石板路窄,刘氏走在左侧,被扶着的李佼兮走在右侧,二人并排走已经有些拥挤了,而李佼兮这么一慌,整个人瞬间就失去了平衡,眼看着就要摔到小路下边的水田里。
这一截石板路是沿着梯田埂开辟的通道,左右两侧都是灌满水的秧田,左侧的田坎较低,而右侧的田坎则比较高,有两米左右的样子,要是不小心摔下去,可得遭一番罪。
说时迟,那时快,傅晨风一把拽住往下倒的身体,猛的一拉,李佼兮就毫无预兆地跌进了他怀里。
身前的人,香香软软的,炙热的呼吸喷洒在傅晨风的胸膛,透过轻薄的衣物,仿佛直接击穿了他的心脏。
“哎哟,兮哥儿你没事吧!”刘氏见状赶忙回过神问。
闻言,傅晨风似被烫到了一般,紧忙将人轻轻推开,急忙道歉:“抱歉兮哥儿,方才情急,无意唐突。”
“啊,哦,没事没事,是我该多谢秀才公才是!”刚从惊吓中回过神儿的李佼兮,顿时脸颊发热,啊啊啊啊啊,又麻烦傅秀才了,怎么总是犯蠢呀!
“不,不客气,应该的。”傅晨风语气有些不自然。
“兮哥儿莫挂在心上,按辈分他还是你小叔叔呢,帮一把也是应该的。”刘氏一旁附和。
“那还是要多谢小叔叔的!”李佼兮眨眨眼,俏皮道。
你还真叫叔啊!傅晨风内心无语。
“兮哥儿,你在哪儿……”小路那头又响起李佼兮爹爹的呼唤声。
“爹爹,我在这儿!”李佼兮高声回应
那头似是听到了他的回复,没再叫喊。三人沿着小路继续向前走,不一会儿就走过了水田,道路延伸进小竹林。
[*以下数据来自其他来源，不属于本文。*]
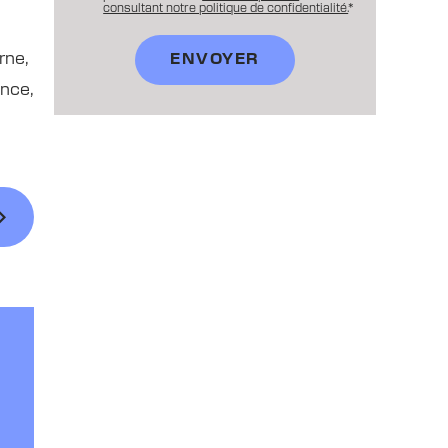
consultant notre politique de confidentialité.
*
rne,
ance,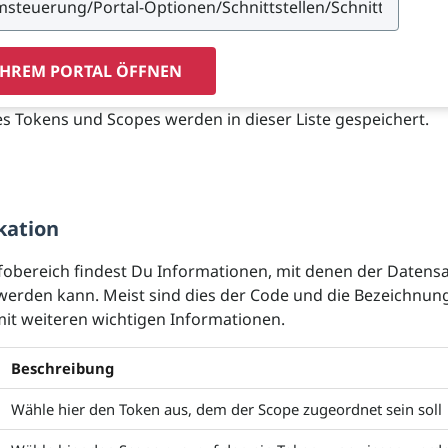
IHREM PORTAL ÖFFNEN
 Tokens und Scopes werden in dieser Liste gespeichert.
kation
fobereich findest Du Informationen, mit denen der Datens
t werden kann. Meist sind dies der Code und die Bezeichnun
t weiteren wichtigen Informationen.
Beschreibung
Wähle hier den Token aus, dem der Scope zugeordnet sein soll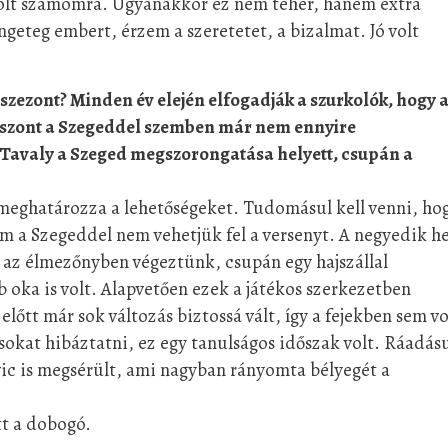
volt számomra. Ugyanakkor ez nem teher, hanem extra
ngeteg embert, érzem a szeretetet, a bizalmat. Jó volt
szezont? Minden év elején elfogadják a szurkolók, hogy 
iszont a Szegeddel szemben már nem ennyire
 Tavaly a Szeged megszorongatása helyett, csupán a
 meghatározza a lehetőségeket. Tudomásul kell venni, ho
m a Szegeddel nem vehetjük fel a versenyt. A negyedik he
 az élmezőnyben végeztünk, csupán egy hajszállal
 oka is volt. Alapvetően ezek a játékos szerkezetben
lőtt már sok változás biztossá vált, így a fejekben sem vo
okat hibáztatni, ez egy tanulságos időszak volt. Ráadás
c is megsérült, ami nagyban rányomta bélyegét a
tt a dobogó.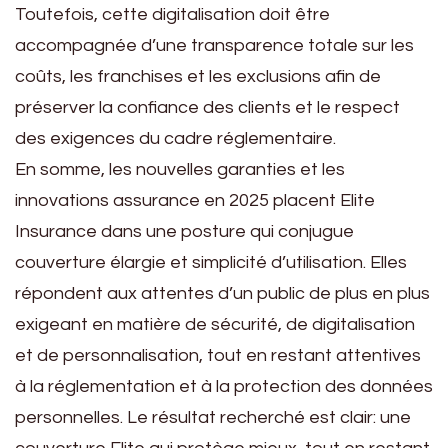
Toutefois, cette digitalisation doit être
accompagnée d’une transparence totale sur les
coûts, les franchises et les exclusions afin de
préserver la confiance des clients et le respect
des exigences du cadre réglementaire.
En somme, les nouvelles garanties et les
innovations assurance en 2025 placent Elite
Insurance dans une posture qui conjugue
couverture élargie et simplicité d’utilisation. Elles
répondent aux attentes d’un public de plus en plus
exigeant en matière de sécurité, de digitalisation
et de personnalisation, tout en restant attentives
à la réglementation et à la protection des données
personnelles. Le résultat recherché est clair: une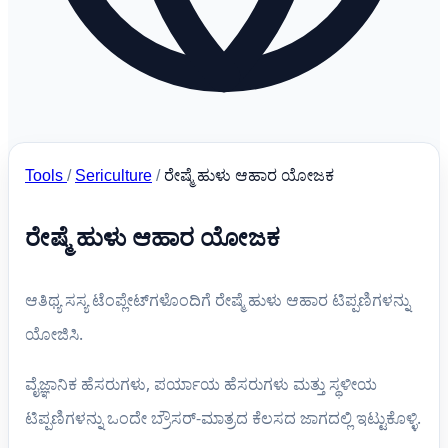
Tools
/
Sericulture
/
ರೇಷ್ಮೆ ಹುಳು ಆಹಾರ ಯೋಜಕ
ರೇಷ್ಮೆ ಹುಳು ಆಹಾರ ಯೋಜಕ
ಆತಿಥ್ಯ ಸಸ್ಯ ಟೆಂಪ್ಲೇಟ್‌ಗಳೊಂದಿಗೆ ರೇಷ್ಮೆ ಹುಳು ಆಹಾರ ಟಿಪ್ಪಣಿಗಳನ್ನು
ಯೋಜಿಸಿ.
ವೈಜ್ಞಾನಿಕ ಹೆಸರುಗಳು, ಪರ್ಯಾಯ ಹೆಸರುಗಳು ಮತ್ತು ಸ್ಥಳೀಯ
ಟಿಪ್ಪಣಿಗಳನ್ನು ಒಂದೇ ಬ್ರೌಸರ್-ಮಾತ್ರದ ಕೆಲಸದ ಜಾಗದಲ್ಲಿ ಇಟ್ಟುಕೊಳ್ಳಿ.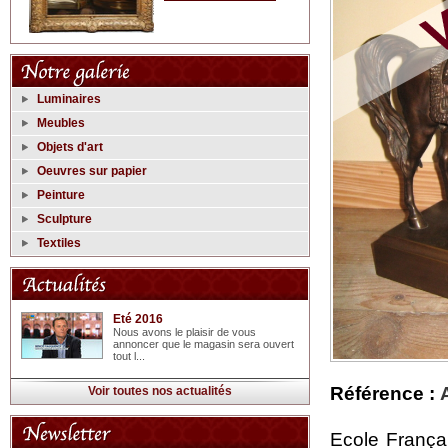
Luminaires
Meubles
Objets d'art
Oeuvres sur papier
Peinture
Sculpture
Textiles
Eté 2016
Nous avons le plaisir de vous
annoncer que le magasin sera ouvert
tout l...
Référence :
Voir toutes nos actualités
Ecole França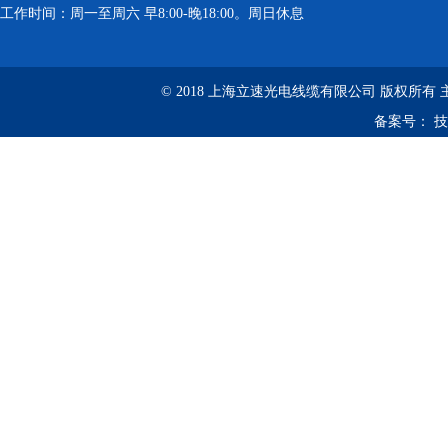
工作时间：周一至周六 早8:00-晚18:00。周日休息
© 2018 上海立速光电线缆有限公司 版权所有
备案号：
技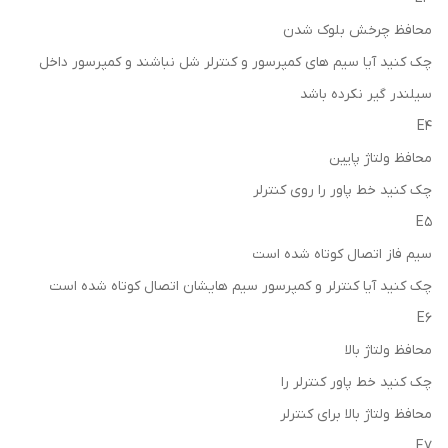
محافظ چرخش بلوک شدن
چک کنید آیا سیم های کمپرسور و کنترلر شل نباشند و کمپرسور داخل
سیلندر گیر نکرده باشد
E4
محافظ ولتاژ پایین
چک کنید خط پاور را روی کنترلر
E5
سیم فاز اتصال کوتاه شده است
چک کنید آیا کنترلر و کمپرسور سیم هایشان اتصال کوتاه شده است
E6
محافظ ولتاژ بالا
چک کنید خط پاور کنترلر را
محافظ ولتاژ بالا برای کنترلر
E7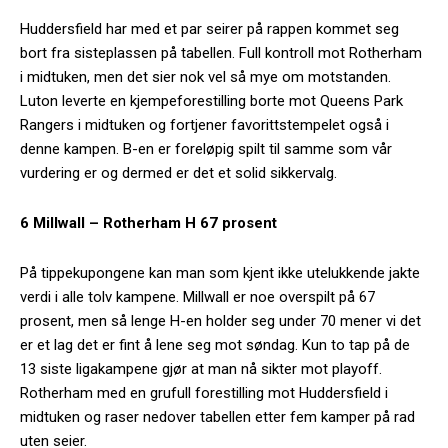
Huddersfield har med et par seirer på rappen kommet seg
bort fra sisteplassen på tabellen. Full kontroll mot Rotherham
i midtuken, men det sier nok vel så mye om motstanden.
Luton leverte en kjempeforestilling borte mot Queens Park
Rangers i midtuken og fortjener favorittstempelet også i
denne kampen. B-en er foreløpig spilt til samme som vår
vurdering er og dermed er det et solid sikkervalg.
6 Millwall – Rotherham H 67 prosent
På tippekupongene kan man som kjent ikke utelukkende jakte
verdi i alle tolv kampene. Millwall er noe overspilt på 67
prosent, men så lenge H-en holder seg under 70 mener vi det
er et lag det er fint å lene seg mot søndag. Kun to tap på de
13 siste ligakampene gjør at man nå sikter mot playoff.
Rotherham med en grufull forestilling mot Huddersfield i
midtuken og raser nedover tabellen etter fem kamper på rad
uten seier.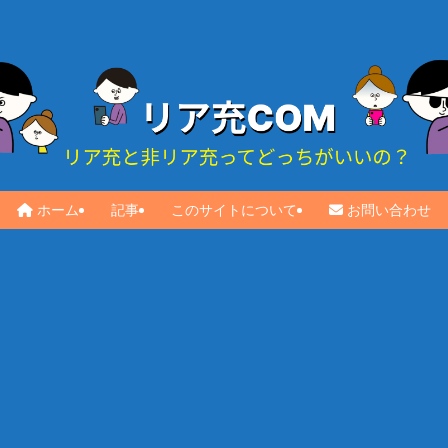
ホーム
記事
このサイトについて
お問い合わせ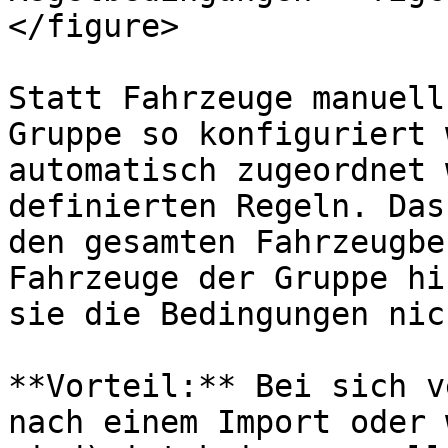
</figure>

Statt Fahrzeuge manuell
Gruppe so konfiguriert 
automatisch zugeordnet 
definierten Regeln. Das
den gesamten Fahrzeugbe
Fahrzeuge der Gruppe hi
sie die Bedingungen nic
**Vorteil:** Bei sich v
nach einem Import oder 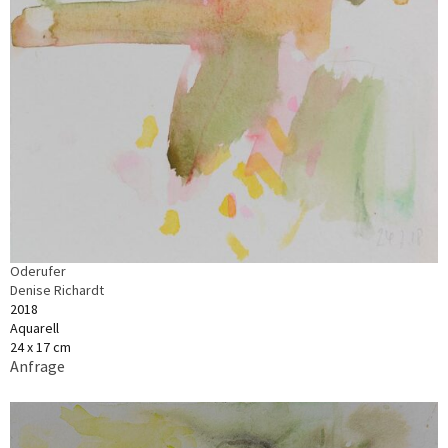
Oderufer
Denise Richardt
2018
Aquarell
24 x 17 cm
Anfrage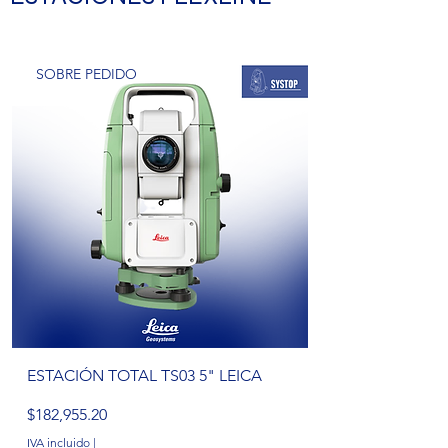
SOBRE PEDIDO
ESTACIÓN TOTAL TS03 5" LEICA
Precio
$182,955.20
IVA incluido
|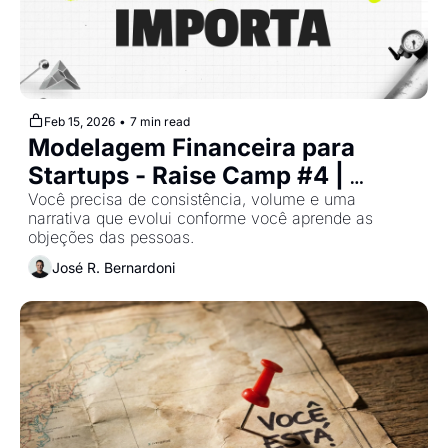
Feb 15, 2026
•
7 min read
Modelagem Financeira para 
Startups - Raise Camp #4 | 
Cohort 2
Você precisa de consistência, volume e uma 
narrativa que evolui conforme você aprende as 
objeções das pessoas.
José R. Bernardoni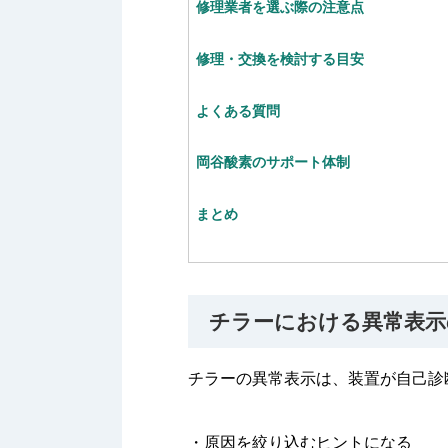
修理業者を選ぶ際の注意点
修理・交換を検討する目安
よくある質問
岡谷酸素のサポート体制
まとめ
チラーにおける異常表示
チラーの異常表示は、装置が自己診
・原因を絞り込むヒントになる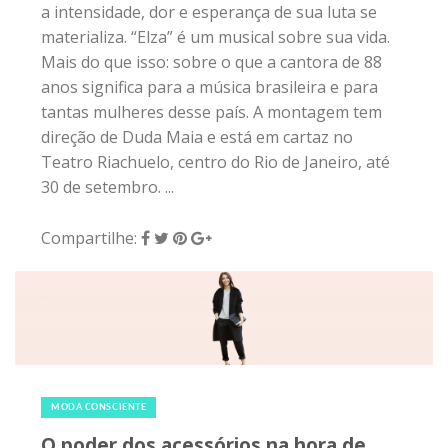
a intensidade, dor e esperança de sua luta se
materializa. “Elza” é um musical sobre sua vida.
Mais do que isso: sobre o que a cantora de 88
anos significa para a música brasileira e para
tantas mulheres desse país. A montagem tem
direção de Duda Maia e está em cartaz no
Teatro Riachuelo, centro do Rio de Janeiro, até
30 de setembro. ...
Compartilhe:
14 de julho de 2018
|
0
MODA CONSCIENTE
O poder dos acessórios na hora de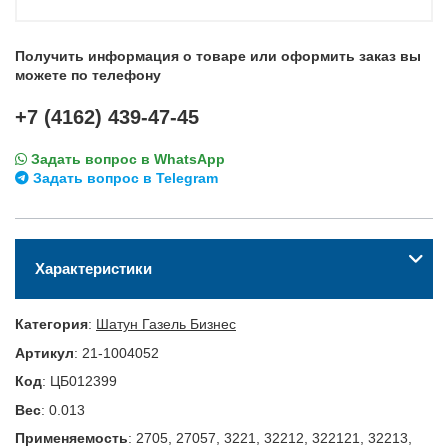
Получить информация о товаре или оформить заказ вы
можете по телефону
+7 (4162) 439-47-45
Задать вопрос в WhatsApp
Задать вопрос в Telegram
Характеристики
Категория
:
Шатун Газель Бизнес
Артикул
:
21-1004052
Код
:
ЦБ012399
Вес
:
0.013
Применяемость
:
2705, 27057, 3221, 32212, 322121, 32213,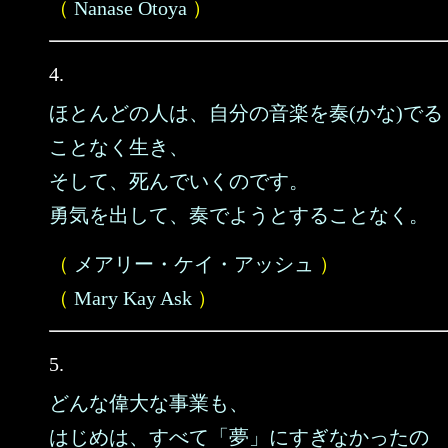
（
Nanase Otoya
）
4.
ほとんどの人は、自分の音楽を奏(かな)でる
ことなく生き、
そして、死んでいくのです。
勇気を出して、奏でようとすることなく。
（
メアリー・ケイ・アッシュ
）
（
Mary Kay Ask
）
5.
どんな偉大な事業も、
はじめは、すべて「夢」にすぎなかったの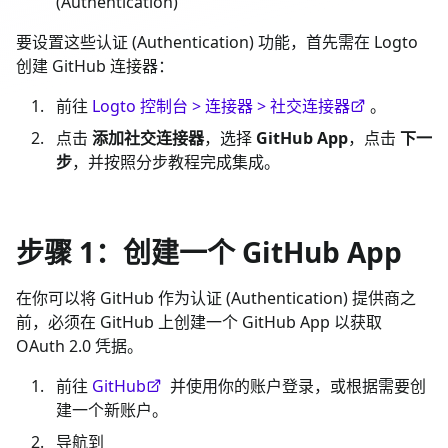
(Authentication)
要设置这些认证 (Authentication) 功能，首先需在 Logto
创建 GitHub 连接器：
前往
Logto 控制台 > 连接器 > 社交连接器
。
点击
添加社交连接器
，选择
GitHub App
，点击
下一
步
，并按照分步教程完成集成。
步骤 1：创建一个 GitHub App
在你可以将 GitHub 作为认证 (Authentication) 提供商之
前，必须在 GitHub 上创建一个 GitHub App 以获取
OAuth 2.0 凭据。
前往
GitHub
并使用你的账户登录，或根据需要创
建一个新账户。
导航到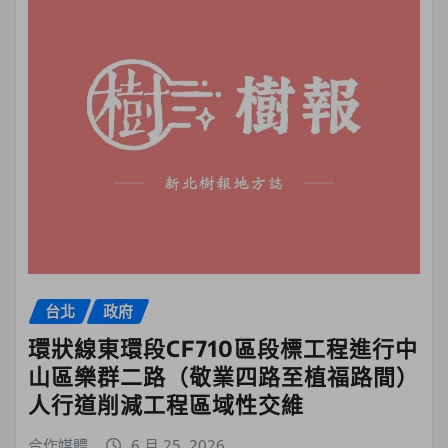
台北
政府
環狀線東環段CF710區段標工程進行中
山區樂群二路（敬業四路至植福路間）
人行道削減工程區域性交維
合作媒體
6 月 25, 2026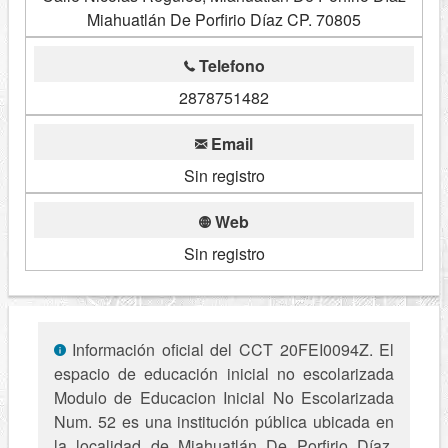
Miahuatlán De Porfirio Díaz CP. 70805
Telefono
2878751482
Email
Sin registro
Web
Sin registro
Información oficial del CCT 20FEI0094Z. El
espacio de educación inicial no escolarizada
Modulo de Educacion Inicial No Escolarizada
Num. 52 es una institución pública ubicada en
la localidad de Miahuatlán De Porfirio Díaz,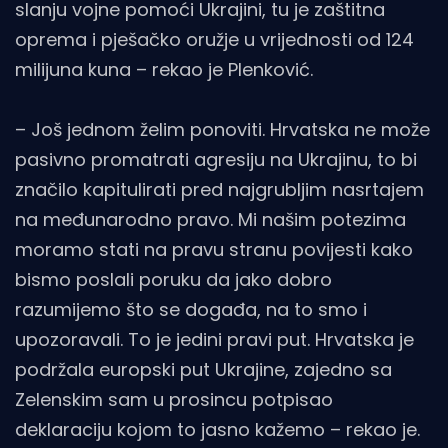
slanju vojne pomoći Ukrajini, tu je zaštitna
oprema i pješačko oružje u vrijednosti od 124
milijuna kuna – rekao je Plenković.
– Još jednom želim ponoviti. Hrvatska ne može
pasivno promatrati agresiju na Ukrajinu, to bi
značilo kapitulirati pred najgrubljim nasrtajem
na međunarodno pravo. Mi našim potezima
moramo stati na pravu stranu povijesti kako
bismo poslali poruku da jako dobro
razumijemo što se događa, na to smo i
upozoravali. To je jedini pravi put. Hrvatska je
podržala europski put Ukrajine, zajedno sa
Zelenskim sam u prosincu potpisao
deklaraciju kojom to jasno kažemo – rekao je.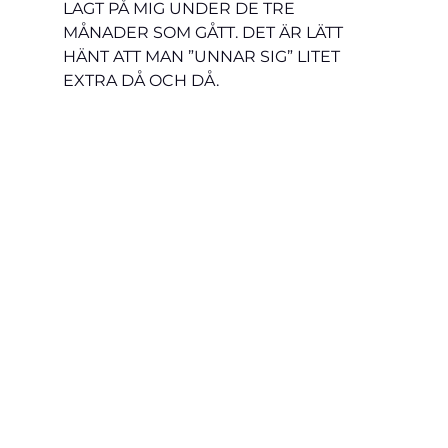
LAGT PÅ MIG UNDER DE TRE 
MÅNADER SOM GÅTT. DET ÄR LÄTT 
HÄNT ATT MAN ”UNNAR SIG” LITET 
EXTRA DÅ OCH DÅ.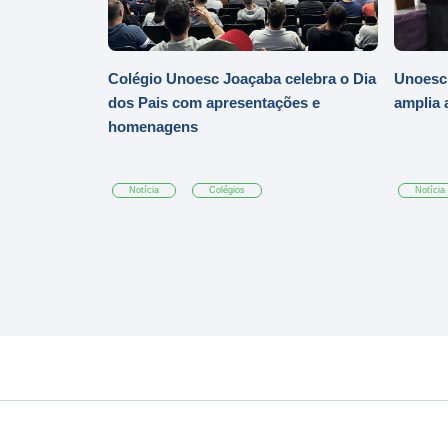
Colégio Unoesc Joaçaba celebra o Dia
Unoesc
dos Pais com apresentações e
amplia 
homenagens
Notícia
Colégios
Notícia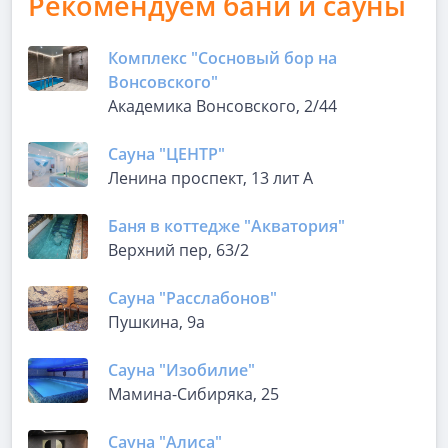
Рекомендуем бани и сауны
Комплекс "Сосновый бор на
Вонсовского"
Академика Вонсовского, 2/44
Сауна "ЦЕНТР"
Ленина проспект, 13 лит А
Баня в коттедже "Акватория"
Верхний пер, 63/2
Сауна "Расслабонов"
Пушкина, 9а
Сауна "Изобилие"
Мамина-Сибиряка, 25
Сауна "Алиса"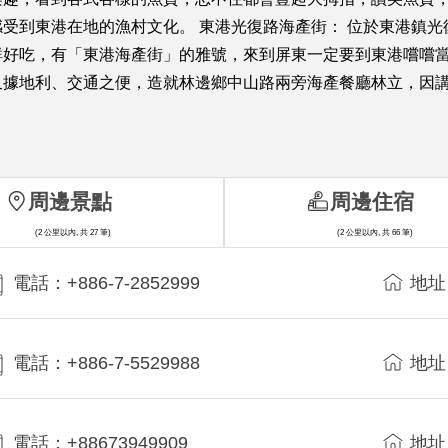
受到東港在地的漁村文化。 東港光復路海產街： 位於東港鎮光
好吃，有「東港海產街」的雅號，來到屏東一定要到東港嚐嚐當
又據地利、交通之便，造就林邊鄉中山路兩旁海產餐廳林立，因
周邊景點
周邊住宿
(2 公里以內, 共 27 筆)
(2 公里以內, 共 66 筆)
電話：+886-7-2852999
地址
電話：+886-7-5529988
地址
電話：+88673949909
地址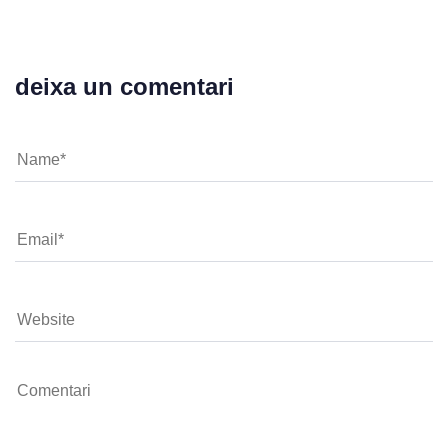
deixa un comentari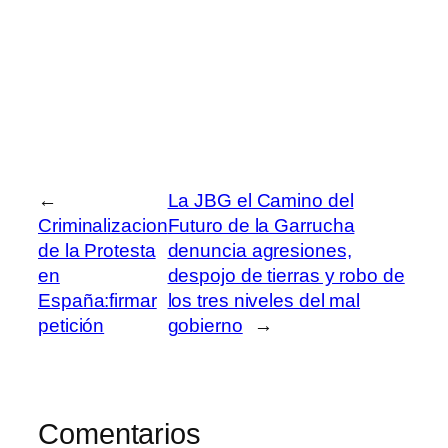
←
La JBG el Camino del
Criminalizacion
Futuro de la Garrucha
de la Protesta
denuncia agresiones,
en
despojo de tierras y robo de
España:firmar
los tres niveles del mal
petición
gobierno
→
Comentarios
此时,竹林的另一头,亮起了几把火光,是来接李佼兮的家人。
“是你呀二嫂。”听声音,应该是李佼兮的外公傅钱多。
“他六叔,你别急,兮哥儿在我们这儿呢。”刘氏回道。
两方人半路相遇,李佼兮被交到了他爹爹手里,刘氏就回家去了。而傅晨风由于要去傅钱多家卖豪猪便仍旧跟着他们一道去了李佼兮家。一路上,李佼兮耷拉着个脑袋,大气儿都不敢出地趴在他爹爹的背上,等待自家爹爹狂风暴雨般的问候。
傅晨风一直以为让李佼兮如此害怕的爹爹应该是个严肃刻板的人,但此时一见倒觉着不然。火光的映照下,只能看到对方半张脸,皮肤白皙有光泽,眉眼温润,嘴角噙着得体的微笑,整个人如三月的春风,温暖和畅。
傅立雪察觉到了傅晨风的偷偷打量,不过却也没在意,无非跟其他村民一样对自己好奇罢了。不过,这后生眉目疏朗,眼神清明,俊秀挺拔,端看外表简直就是个朗朗君子。不过,画虎画皮难画骨,顶着端方得体的外表下谁又知道是不是腐败恶臭的内心呢?
一路上,傅晨风都在与傅多钱聊天。不但谈妥了那只豪猪的售价,傅晨风还向对方打听了不少镇上的野味市场情况。
比如,死的足鸡、野鸡、斑鸠类的野生禽类会被默认为是用毒药药死的,基本上就没人买,得鲜活的才行。而野味散卖就去镇子东边的肉市,那边有钱人多,卖得起价。镇上好多家酒楼都收野味,不过中间得有人牵线作保才行。要是运气好能猎到鹿、虎、熊这些贵重的野物,直接拖到东街,多的是富贵人家争抢。
猪肉的市场价在二十五文一斤左右,豪猪肉质更鲜美,价格更高,市面上价格比猪肉贵了一倍。傅钱多收购的是一整只,跟净肉的价格自然不能比,按二十文来收的,大家都是亲戚给的这个收购价也算合理。
一只豪猪一共十六斤半,傅晨风抹了一个零按十六斤算,共卖了320文。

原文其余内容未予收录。